California ‘place to be’ for fine wine

20th May, 2014 by Patrick Schmitt

California is currently the most “interesting” fine wine producing region in the New World, according to Master of Wine and Pol Roger UK sales director James Simpson.

James.Simpson

James Simpson MW

Speaking at the UK importer’s “Biodynamic Breakfast” last week, where Pol Roger showed the wines from California’s Robert Sinskey Vineyards, alongside those from French biodynamic producers Josmeyer and Drouhin, Simpson told db that the agency business was “sniffing around” for Californian brands.

“Bordeaux is boring and Burgundy is great, but they’ve got no wine, so if you are playing with fine wines then I think that California is the place to be,” he commented, adding that Pol Roger UK has just taken on Robert Sinskey, which is based in Carneros, following the addition of Napa’s Staglin Family Vineyard to the importer’s portfolio earlier this year.

Continuing, he said that a number of trends were favouring Californian wines in the UK. “We think that California is the next big thing in terms of fine wine and the exchange rate is good and the UK wine trade is looking for something posh to sell, and we’re not excited about Australia, South America or South Africa.”

He also told db that taking on fine wines from California was crucial to the continued success of Pol Roger UK, an agency business owned by the eponymous Champagne house.

“We have realised that the future of Pol Roger as an agency business is the top end of the market, and California fulfils that,” he said.

As for recent additions to the importer’s portfolio, Simpson said that neither Sinskey or Staglin “needed” the UK for sales, but “wanted” distribution in the market “for international respectability”.

Robert Sinskey

Robert Sinskey makes Pinot Noir as well as Bordeaux blends in Carneros

He also said that Pol Roger UK had taken on the UK distribution for these brands because the Champagne house “liked the people and their wines”.

Looking ahead, Simpson admitted that Pol Roger UK would shortly be taking on another name from California.

“There is another coming out of the woodwork,” he commented.

Summarising, he said, “I think California is more interesting than anywhere else in the New World.”

However, he later added that he would include Oregon as a further source of interest for Pinot Noir specifically. “If I’m asked where I want to drink Pinot Noir outside Burgundy, it is Oregon,” he said.

In terms of supplying the UK’s top end retailers, bars and restaurants, Simpson said that Pol Roger Champagne, Hine Cognac and Glenfarclas Scotch “open the doors”, although he noted that Staglin now has the same effect “in uber posh American restaurants”.

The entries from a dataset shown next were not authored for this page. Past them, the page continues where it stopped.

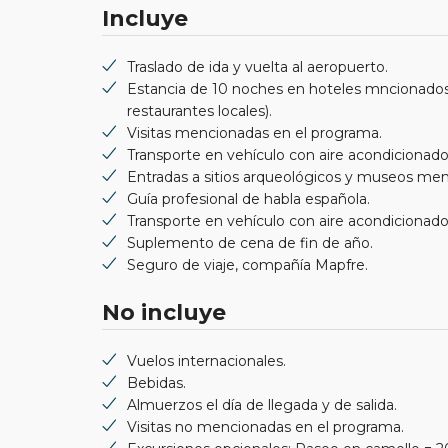
Incluye
Traslado de ida y vuelta al aeropuerto.
Estancia de 10 noches en hoteles mncionado
restaurantes locales).
Visitas mencionadas en el programa.
Transporte en vehículo con aire acondicionado
Entradas a sitios arqueológicos y museos menc
Guía profesional de habla española.
Transporte en vehículo con aire acondicionado
Suplemento de cena de fin de año.
Seguro de viaje, compañía Mapfre.
No incluye
Vuelos internacionales.
Bebidas.
Almuerzos el día de llegada y de salida.
Visitas no mencionadas en el programa.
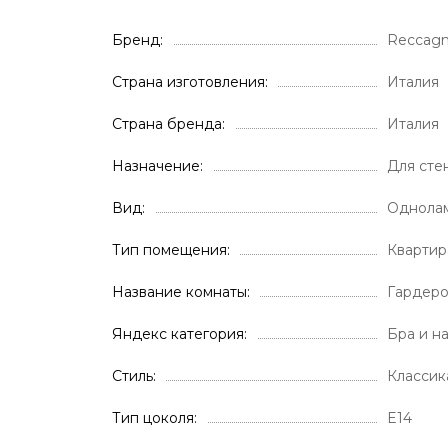
Бренд
Reccagn
Страна изготовления
Италия
Страна бренда
Италия
Назначение
Для сте
Вид
Однола
Тип помещения
Кварти
Название комнаты
Гардер
Яндекс категория
Бра и н
Стиль
Классик
Тип цоколя
E14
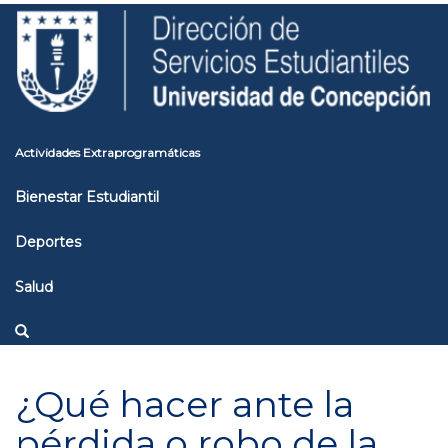
Pasar
Toggle
al
high
contenido
contrast
principal
Actividades Extraprogramáticas
Bienestar Estudiantil
Deportes
Salud
¿Qué hacer ante la
pérdida o robo de la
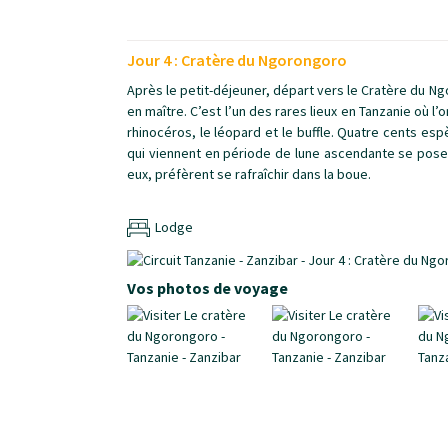
Jour 4 : Cratère du Ngorongoro
Après le petit-déjeuner, départ vers le Cratère du N
en maître. C’est l’un des rares lieux en Tanzanie où l’o
rhinocéros, le léopard et le buffle. Quatre cents esp
qui viennent en période de lune ascendante se poser 
eux, préfèrent se rafraîchir dans la boue.
Lodge
Vos photos de voyage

One Response to “California ‘place to be’ for fine wine”

  1. Steve Body says:

    We all give far too much credence, especially since the advent of the internet, to the opinions of people who have some sort of “validation” like a couple of letters appended to their last name. My father married a woman whose first husband was the director of the US Atomic Energy Commission. He had more extra letters than the post office. And this certified genius bought an above-ground pool for his kids, assembled the pump backwards and managed to BURN UP A SWIMMING POOL. I’m not minimizing either the degree of difficulty or the achievement of earning an MW but, really, so what? Having the honorific doesn’t exempt someone from personal prejudice or short-sightedness. If even one person changed their minds about any other American wine region as a result of his lofty judgment, I’d be astounded. Veteran wine writers like Harvey Steiman and Paul Gregutt and James Suckling and Steven Tanzer have FAR more influence with wine aficionados than all these MWs running around pontificating and, judging from the five or six I’ve meat and talked with, it seems to peeve them mightily when their opinions aren’t taken as gospel. Ultimately, all you really have in this article is what you get with any views on wine: One Guy’s Opinion.